È stata rinviata al primo ottobre l’udienza relativa all’omicidio di Hekuran Cumani, il 23enne di Fabriano ucciso lo scorso 18 ottobre a Perugia. Il rinvio è stato disposto per un difetto di notifica, impedendo lo svolgimento dell’udienza prevista in tribunale.
La giornata era stata caratterizzata da un clima di forte tensione, tanto che la procura aveva richiesto un servizio d’ordine. In aula, oltre agli agenti della polizia penitenziaria, erano presenti anche i carabinieri.
Per la prima volta si sono trovati nello stesso luogo i familiari della vittima e Yassin Amri, il giovane indicato come presunto autore dell’omicidio, che ha scelto di essere presente in tribunale.
Le richieste delle parti in vista della prossima udienza
Nonostante il rinvio, gli avvocati delle parti hanno già anticipato le rispettive posizioni in vista del nuovo appuntamento.
La difesa di Yassin Amri, rappresentato dall’avvocato Vincenzo Bochicchio, ha annunciato la possibilità di chiedere il rito abbreviato nel caso in cui il gup dovesse accogliere l’istanza relativa alla derubricazione dell’aggravante dei futili motivi.
La strategia della difesa è legata alla richiesta di eliminare l’aggravante contestata, condizione ritenuta necessaria per procedere con la richiesta di abbreviato.
Dall’altra parte, gli avvocati dei familiari di Hekuran Cumani chiedono che venga contestato il concorso in omicidio a tutti gli imputati coinvolti nel procedimento.
La posizione della famiglia Cumani
All’uscita dal tribunale, il padre e il fratello della vittima hanno scelto di non rilasciare dichiarazioni ufficiali, affidando ai propri legali il compito di commentare quanto accaduto.
Gli avvocati Claudio Alianello e Daniele Carmenati hanno spiegato la reazione dei familiari dopo il primo incontro in aula con il presunto assassino di Hekuran.
“È stato tremendo per loro vedere il presunto assassino di Hekuran”, hanno dichiarato i legali.
Gli avvocati hanno inoltre ribadito la richiesta che la responsabilità venga valutata per tutti gli imputati attraverso la contestazione del concorso in omicidio.
La contestazione dei futili motivi
I legali della famiglia Cumani hanno annunciato l’intenzione di opporsi alla richiesta della difesa di modificare l’imputazione relativa all’omicidio aggravato dai futili motivi.

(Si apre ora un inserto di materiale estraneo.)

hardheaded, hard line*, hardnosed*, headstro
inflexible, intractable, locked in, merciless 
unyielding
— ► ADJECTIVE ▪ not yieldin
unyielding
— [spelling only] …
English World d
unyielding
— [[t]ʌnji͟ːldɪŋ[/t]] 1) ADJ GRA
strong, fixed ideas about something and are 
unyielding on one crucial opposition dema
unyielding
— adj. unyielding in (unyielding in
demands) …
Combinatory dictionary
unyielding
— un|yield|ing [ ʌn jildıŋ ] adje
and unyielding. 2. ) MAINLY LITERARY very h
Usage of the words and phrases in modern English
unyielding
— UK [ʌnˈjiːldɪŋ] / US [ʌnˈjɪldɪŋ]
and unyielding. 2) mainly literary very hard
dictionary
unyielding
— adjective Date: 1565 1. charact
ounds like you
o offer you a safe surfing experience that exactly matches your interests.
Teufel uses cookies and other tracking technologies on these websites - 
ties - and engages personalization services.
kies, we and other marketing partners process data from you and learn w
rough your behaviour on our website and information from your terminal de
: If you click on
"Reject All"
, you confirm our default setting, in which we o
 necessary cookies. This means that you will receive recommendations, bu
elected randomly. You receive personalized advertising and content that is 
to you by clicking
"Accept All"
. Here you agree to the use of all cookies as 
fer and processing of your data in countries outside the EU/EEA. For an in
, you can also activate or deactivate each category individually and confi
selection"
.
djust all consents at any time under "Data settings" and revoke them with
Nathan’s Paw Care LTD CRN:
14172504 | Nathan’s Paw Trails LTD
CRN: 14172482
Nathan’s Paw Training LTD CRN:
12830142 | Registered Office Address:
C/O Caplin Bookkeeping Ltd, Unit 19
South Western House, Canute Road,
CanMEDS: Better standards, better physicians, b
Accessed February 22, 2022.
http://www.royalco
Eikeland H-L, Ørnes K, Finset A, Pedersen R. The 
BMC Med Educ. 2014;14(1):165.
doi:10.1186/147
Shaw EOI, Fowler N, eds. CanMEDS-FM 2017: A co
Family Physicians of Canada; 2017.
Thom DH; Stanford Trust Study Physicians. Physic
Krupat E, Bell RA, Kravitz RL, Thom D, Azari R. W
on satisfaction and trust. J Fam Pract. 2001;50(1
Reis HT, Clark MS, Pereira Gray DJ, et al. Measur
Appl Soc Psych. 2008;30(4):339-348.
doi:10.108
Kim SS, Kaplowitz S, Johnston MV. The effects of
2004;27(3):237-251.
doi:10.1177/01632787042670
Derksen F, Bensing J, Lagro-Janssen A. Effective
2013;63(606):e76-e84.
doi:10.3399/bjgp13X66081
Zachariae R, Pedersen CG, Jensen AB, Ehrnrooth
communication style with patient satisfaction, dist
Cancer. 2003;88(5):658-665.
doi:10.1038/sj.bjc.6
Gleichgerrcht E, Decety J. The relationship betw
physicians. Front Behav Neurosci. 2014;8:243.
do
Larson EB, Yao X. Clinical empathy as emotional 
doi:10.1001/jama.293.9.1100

Secondo quanto dichiarato dagli avvocati, la vicenda sarebbe nata da una rissa che, a loro avviso, non avrebbe dovuto verificarsi e che sarebbe degenerata fino all’utilizzo di coltelli.
“Se non ci sono in questo caso, in quale altro dovremmo ravvisarlo?”, hanno affermato riferendosi all’aggravante dei futili motivi.
La richiesta della difesa di Amri
L’avvocato Vincenzo Bochicchio, che assiste Yassin Amri, ha spiegato le prossime mosse processuali.
“Qualora il giudice dovesse accogliere la nostra istanza sui motivi abbietti, andremmo a chiedere un abbreviato condizionato a una perizia genetica”, ha dichiarato il legale.
La richiesta riguarda una perizia genetica che, secondo quanto riportato, era già stata negata due settimane prima dallo stesso gip.
Il procedimento tornerà quindi in aula il primo ottobre, quando saranno affrontate le questioni relative alle richieste delle difese e delle parti coinvolte.